§ What you should do
Transcribe only the lines in the data below falling between the line with "and did not" and the line with "Spring Statement 2026", including those two lines, and leave out any picture.

[[ Record extracts open ]]

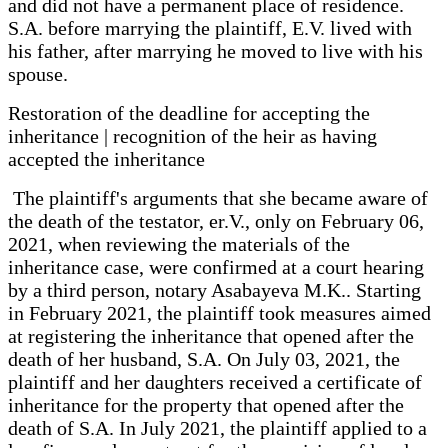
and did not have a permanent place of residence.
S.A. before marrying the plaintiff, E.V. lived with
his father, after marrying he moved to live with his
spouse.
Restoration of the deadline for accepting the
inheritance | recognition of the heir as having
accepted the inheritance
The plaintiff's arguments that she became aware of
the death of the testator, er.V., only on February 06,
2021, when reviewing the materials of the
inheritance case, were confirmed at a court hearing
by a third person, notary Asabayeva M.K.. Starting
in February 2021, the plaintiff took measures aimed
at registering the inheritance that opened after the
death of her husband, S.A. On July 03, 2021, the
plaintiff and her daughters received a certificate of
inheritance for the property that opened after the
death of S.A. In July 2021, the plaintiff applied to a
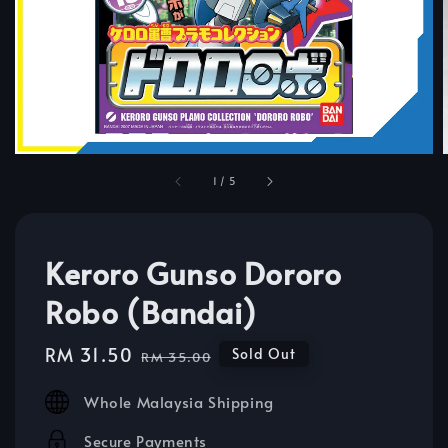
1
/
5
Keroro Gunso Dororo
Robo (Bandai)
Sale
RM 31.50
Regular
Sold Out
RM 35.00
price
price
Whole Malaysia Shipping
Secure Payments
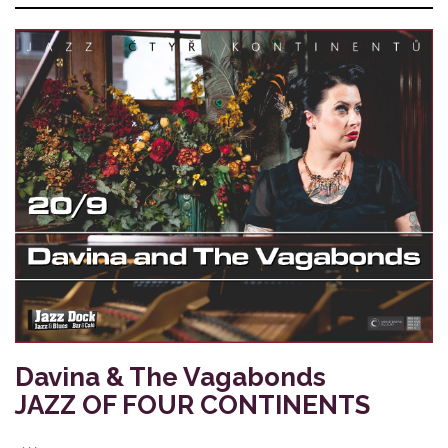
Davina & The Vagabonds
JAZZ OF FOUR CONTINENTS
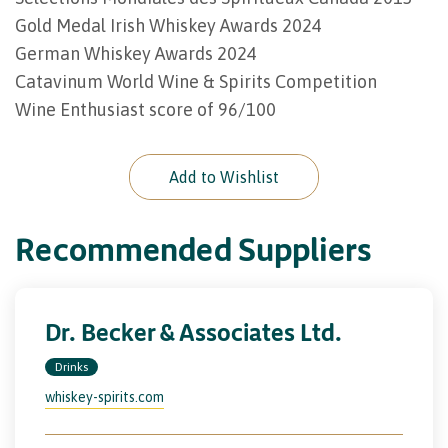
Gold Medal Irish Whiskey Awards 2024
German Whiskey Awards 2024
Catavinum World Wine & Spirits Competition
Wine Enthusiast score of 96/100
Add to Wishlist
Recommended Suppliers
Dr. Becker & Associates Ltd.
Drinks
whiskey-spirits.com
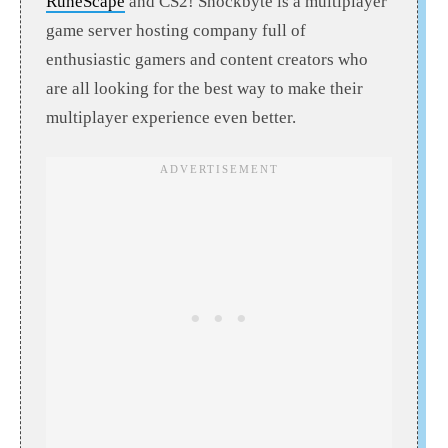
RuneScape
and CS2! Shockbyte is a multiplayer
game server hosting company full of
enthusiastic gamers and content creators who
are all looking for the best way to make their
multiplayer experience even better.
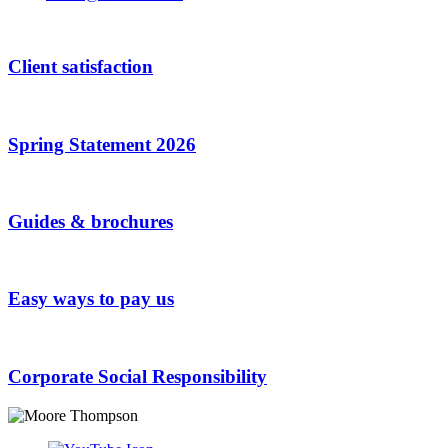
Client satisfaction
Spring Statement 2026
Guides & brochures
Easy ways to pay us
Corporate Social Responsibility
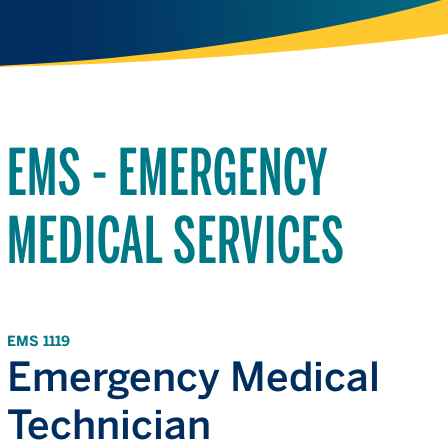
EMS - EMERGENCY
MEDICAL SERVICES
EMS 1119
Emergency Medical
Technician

[[ Record extracts closed ]]
[[ Record extracts open ]]

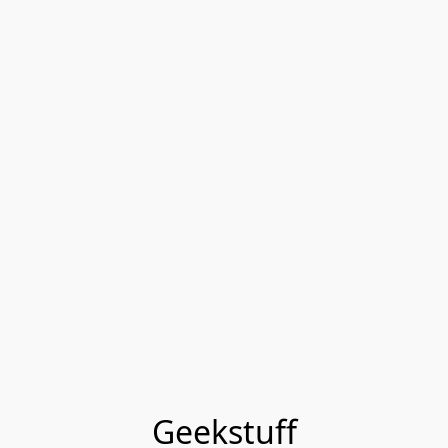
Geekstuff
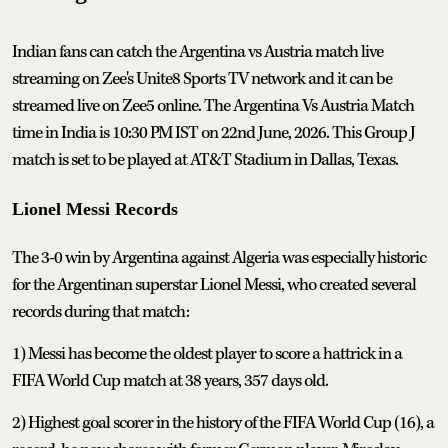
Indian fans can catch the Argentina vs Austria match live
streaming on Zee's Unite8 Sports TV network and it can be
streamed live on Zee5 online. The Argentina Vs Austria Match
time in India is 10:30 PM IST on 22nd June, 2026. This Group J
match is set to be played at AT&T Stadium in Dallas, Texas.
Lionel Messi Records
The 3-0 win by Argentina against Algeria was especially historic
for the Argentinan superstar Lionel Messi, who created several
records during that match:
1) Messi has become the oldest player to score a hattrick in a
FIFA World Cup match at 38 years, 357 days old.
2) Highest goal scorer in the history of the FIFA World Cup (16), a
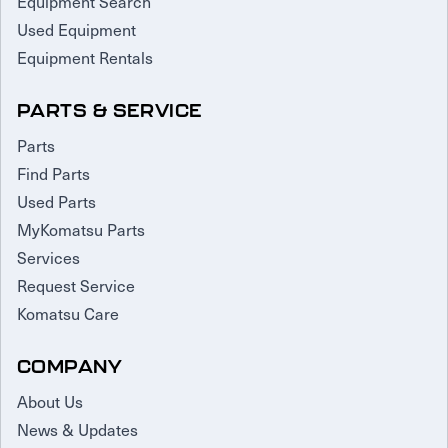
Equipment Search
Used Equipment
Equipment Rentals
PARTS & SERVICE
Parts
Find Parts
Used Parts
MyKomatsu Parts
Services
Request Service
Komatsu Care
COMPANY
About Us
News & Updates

[[ Record extracts closed ]]

§ Answer section
and did not have a permanent place of residence.
S.A. before marrying the plaintiff, E.V. lived with
his father, after marrying he moved to live with his
spouse.
Restoration of the deadline for accepting the
inheritance | recognition of the heir as having
accepted the inheritance
The plaintiff's arguments that she became aware of
the death of the testator, er.V., only on February 06,
2021, when reviewing the materials of the
inheritance case, were confirmed at a court hearing
by a third person, notary Asabayeva M.K.. Starting
in February 2021, the plaintiff took measures aimed
at registering the inheritance that opened after the
death of her husband, S.A. On July 03, 2021, the
plaintiff and her daughters received a certificate of
inheritance for the property that opened after the
death of S.A. In July 2021, the plaintiff applied to a
1
/
5
Keroro Gunso Dororo
Robo (Bandai)
Sale
RM 31.50
Regular
Sold Out
RM 35.00
price
price
Whole Malaysia Shipping
Secure Payments
Davina & The Vagabonds
JAZZ OF FOUR CONTINENTS
Gold Medal Irish Whiskey Awards 2024
German Whiskey Awards 2024
Catavinum World Wine & Spirits Competition
Wine Enthusiast score of 96/100
Add to Wishlist
Recommended Suppliers
Dr. Becker & Associates Ltd.
Drinks
whiskey-spirits.com
RuneScape
and CS2! Shockbyte is a multiplayer
game server hosting company full of
enthusiastic gamers and content creators who
are all looking for the best way to make their
multiplayer experience even better.
Client satisfaction
Spring Statement 2026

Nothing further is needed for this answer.